Тень золота легла ни тихую реку. Юм остановился на мосту, засмотревшись. А еще бабочки. Налетели. Так много. Он снял одну со щеки, но другая запуталась в волосах. На кончиках пальцев осталась скользкая пыльца, а бабочки – белые, желтые, золотые от солнца – кружились вокруг огромным облаком. Всегда, говорят, эти стайки осенью. Кружат, толкутся на пригреве, трепещут крылышками, бьются в стекла, тонут в лужах – два, три дня – и нет их. А еще говорят, если вдруг окажешься в стайке – жди чуда. Юм улыбнулся и снова посмотрел на медленную воду внизу. Вдали сияющая и золотая, под мостом она становилась бездонной и черной. И плыли бабочки, как листья осенью, трепетали крылышками, умирали. Снизу, медленно, как воспоминания, поднимались серебряные рыбины, и в неслышном плеске светленькие крылышки исчезали. Рыба исчезала во тьме, но тут же всплывала другая. Кажется, в этом было колдовство. Юм лег щекой на гладкие гранитные перила, всматриваясь вниз. Может, и в его памяти что-то зашевелится, всплывет? Вдруг блеснуло что-то, остро впилось в рыбину и, тяжело бьющуюся в сверкающих брызгах, вырвало ее из ленивой воды. Юм поднял голову и заморгал.

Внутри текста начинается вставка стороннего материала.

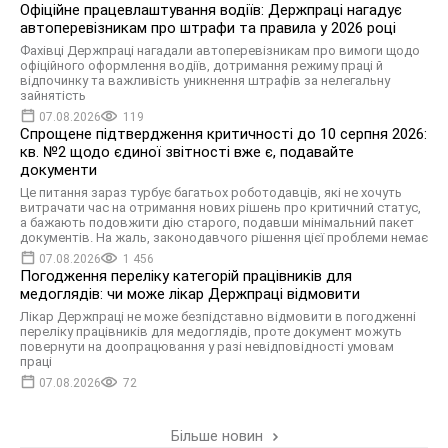
Офіційне працевлаштування водіїв: Держпраці нагадує
автоперевізникам про штрафи та правила у 2026 році
Фахівці Держпраці нагадали автоперевізникам про вимоги щодо
офіційного оформлення водіїв, дотримання режиму праці й
відпочинку та важливість уникнення штрафів за нелегальну
зайнятість
07.08.2026
119
Спрощене підтвердження критичності до 10 серпня 2026:
кв. №2 щодо єдиної звітності вже є, подавайте
документи
Це питання зараз турбує багатьох роботодавців, які не хочуть
витрачати час на отримання нових рішень про критичний статус,
а бажають подовжити дію старого, подавши мінімальний пакет
документів. На жаль, законодавчого рішення цієї проблеми немає
07.08.2026
1 456
Погодження переліку категорій працівників для
медоглядів: чи може лікар Держпраці відмовити
Лікар Держпраці не може безпідставно відмовити в погодженні
переліку працівників для медоглядів, проте документ можуть
повернути на доопрацювання у разі невідповідності умовам
праці
07.08.2026
72
Більше новин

Это рыбак бил рыб острогой с плоской черной лодки. Рыба, какая-то маленькая, дрожала, билась и все еще роняла в реку крупные прозрачные капли. Рыбак равнодушно взглянул на Юма, стряхнул рыбу под ноги и снова нацелил острогу на медленные тени под белыми и золотыми крылышками. Юм сам не знал, что тянет его дальше смотреть на это, но тут вдруг воздух глухо дрогнул и поплыл глубоким колоколом.
Юм ахнул, вцепился в руль велосипеда и изо всех сил завертел педали. Вот уши оборвут и будут правы. Мост кончился, и велосипед затрясло на неровных плитах. Юм привстал, разгоняясь перед горкой – золото с неба горело вокруг. Колокол бабахнул снова, заложив уши гулом, и Юм впервые влетел в горку не запыхавшись – зато вдоль спины стегнуло болью. Знакомой. Ужасной. Но которую всегда можно перетерпеть. Значит, ее как будто нет. Потом, вечером, надо будет полежать на ровном, и все пройдет. Но все-таки очень… очень больно… Нельзя останавливаться.
В узких отстающих улицах празднично пахло сладкими яблочными пирогами. Немножко приторно. Пирога он не хотел, а вот бы яблочка… Яблоня за забором. Яблоки на ней красные… А вон другая, с желтенькими… Дадут, наверно, если попросить. Только просить нельзя, стыдно. И в гости ни к кому нельзя. А интересно бы попасть хоть в один такой дворик, посмотреть, как люди у себя дома живут… Нет, страшно. Хотя тут хорошие люди, добрые. Он очень любил уже весь этот городок возле самого главного, как сказали, Храма Океана. И назывался городок красиво, как в сказке: «Корабельное Поле»…И хорошо, что тут все близко… И отовсюду близко к Храму. И к морю. Жмурясь и закусив губу, вертел педали, проносясь по синим теням улочек и золотым перекресткам. Хорошо, что народу нет… Все уже в Храме… С яблоками. От ворот бегом не успеть, и Юм свернул влево, к парку, полетел сквозь золотые полосы на дорожке – песок летел из-под легких ребристых колес.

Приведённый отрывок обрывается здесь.